Step 2. Generate a random sample ${\tau }_i^{\left(g\right)}$ and τ_ij(s_m)^(g) from a N(0,1) generator for i = 1, …, n and m = 1, …, M and then construct

$${\widehat{y}}_{ij}^{}{\left(s_m\right)}^{\left(g\right)}={\mathbf{x}}_{ij}^T{\widehat{B}}^{\ast }\left(s\right)+{\tau }_i^{\left(g\right)}{\widehat{g}}_{ij}^{\ast }\left(s_m\right)+{\tau }_{ij}{\left(s_m\right)}^{\left(g\right)}{\widehat{∊}}_{ij}^{\ast }\left(s_m\right).$$

Then, based on ŷ_ij(s_m)^(g), we recalculate B̂(s)^(g), bias(B̂(s)^(g)), and d(s)^(g) = Cvec(B̂(s)^(g) − bias(B̂(s)^(g))) − b₀(s). We also note that Cvec(B̂(s)^(g)) ≈ b₀ and Cvec(bias(B̂(s)^(g))) ≈ 0. Thus, we can drop the term bias(B̂(s)^(g)) in d(s)^(g) for computational efficiency. Subsequently, we compute

$$S_n^{\left(g\right)}=n{\int }_0^L\mathbf{d}{\left(s\right)}^{\left(g\right)T}{\left\{C{\left[\sum _{i=1}^n{\mathbf{X}}_i{\widehat{\Sigma }}_{y,i}^{\left(1\right)}{(s,s)}^{-1}{\mathbf{X}}_i^T\right]}^{-1}{C}^T\right\}}^{-1}\mathbf{d}{\left(s\right)}^{\left(g\right)}ds.$$

Step 3. Aggregate the results of Step 2 over g = 1, ⋯, G to obtain $\{S_n^{\left(g\right)}:g=1,\dots ,G\}$ and then calculate $p=G^{-1}{\sum }_{g=1}^{G}1(S_n^{\left(g\right)}\ge S_n)$. If p is smaller than a pre-specified significance level α, say 0.05, then one rejects the null hypothesis H₀.

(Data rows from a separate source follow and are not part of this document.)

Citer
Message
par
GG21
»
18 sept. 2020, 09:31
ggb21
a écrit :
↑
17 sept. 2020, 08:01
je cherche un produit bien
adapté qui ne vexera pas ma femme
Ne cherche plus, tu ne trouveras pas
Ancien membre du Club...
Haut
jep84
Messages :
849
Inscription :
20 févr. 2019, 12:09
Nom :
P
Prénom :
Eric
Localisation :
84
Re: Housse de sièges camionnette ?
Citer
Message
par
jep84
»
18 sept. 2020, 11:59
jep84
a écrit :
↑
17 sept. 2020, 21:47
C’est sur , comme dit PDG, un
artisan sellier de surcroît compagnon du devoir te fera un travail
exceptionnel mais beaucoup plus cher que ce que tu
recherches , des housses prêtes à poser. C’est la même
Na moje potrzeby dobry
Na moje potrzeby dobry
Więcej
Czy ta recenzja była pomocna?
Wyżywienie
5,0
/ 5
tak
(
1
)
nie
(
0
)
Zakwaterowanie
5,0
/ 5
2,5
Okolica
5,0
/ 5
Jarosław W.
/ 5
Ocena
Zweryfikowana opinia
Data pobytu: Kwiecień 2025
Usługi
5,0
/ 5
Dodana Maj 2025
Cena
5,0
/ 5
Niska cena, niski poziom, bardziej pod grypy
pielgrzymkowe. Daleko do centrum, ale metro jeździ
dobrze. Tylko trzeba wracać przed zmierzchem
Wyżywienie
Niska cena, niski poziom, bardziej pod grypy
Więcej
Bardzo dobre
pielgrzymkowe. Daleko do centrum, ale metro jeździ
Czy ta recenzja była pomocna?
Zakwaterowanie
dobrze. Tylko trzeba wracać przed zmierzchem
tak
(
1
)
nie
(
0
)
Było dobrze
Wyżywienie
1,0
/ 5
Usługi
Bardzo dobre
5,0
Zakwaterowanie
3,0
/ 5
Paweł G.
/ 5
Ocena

Appendix C: Resampling Method for Approximating C_l(α)

The resampling bootstrap consists of the following three steps:

Step 1. We calculate ${\widehat{\mathbf{r}}}_i\left(s_m\right)={\mathbf{y}}_i\left(s_m\right)-{\mathbf{X}}_i^T\widehat{B}\left(s_m\right)$ for all i and m.

Step 2. For g = 1,…, G, we independently simulate $\{{\tau }_i^{\left(g\right)}:i=1,\dots ,n\}$ from N(0,1) and calculate a stochastic process G(s)^(g) given by

$$\sqrt{n}[I_p\otimes (1,0)]\mathrm{vec}\left(\Sigma {(h_2,s)}^{-1}\sum _{i=1}^n{\tau }_i^{\left(g\right)}\sum _{m=1}^M{K}_{h_2}(s_m-s)[{\mathbf{S}}_{h_2}(s_m-s)\otimes {\mathbf{X}}_i]{\widehat{\Sigma }}_{y,i}^{\left(1\right)}{(s_m,s_m)}^{-1}{\widehat{\mathbf{r}}}_i\left(s_m\right)\right),$$

where $\Sigma (s,h_2)={\sum }_{i=1}^n{\sum }_{j=1}^{r_i}{\sum }_{m=1}^M{K}_{h_2}(s_m-s)[{\mathbf{x}}_{ij}^{\otimes 2}\otimes {\mathbf{s}}_{h_2}{(s_m-s)}^{\otimes 2}]$

Step 3. We calculate sup_s∈[0,1] |e_lG(s)^(g)| for all g, where e_l be a p × 1 vector with the l-th element 1 and 0 otherwise, and use their 1 − α empirical percentile to estimate C_l(α).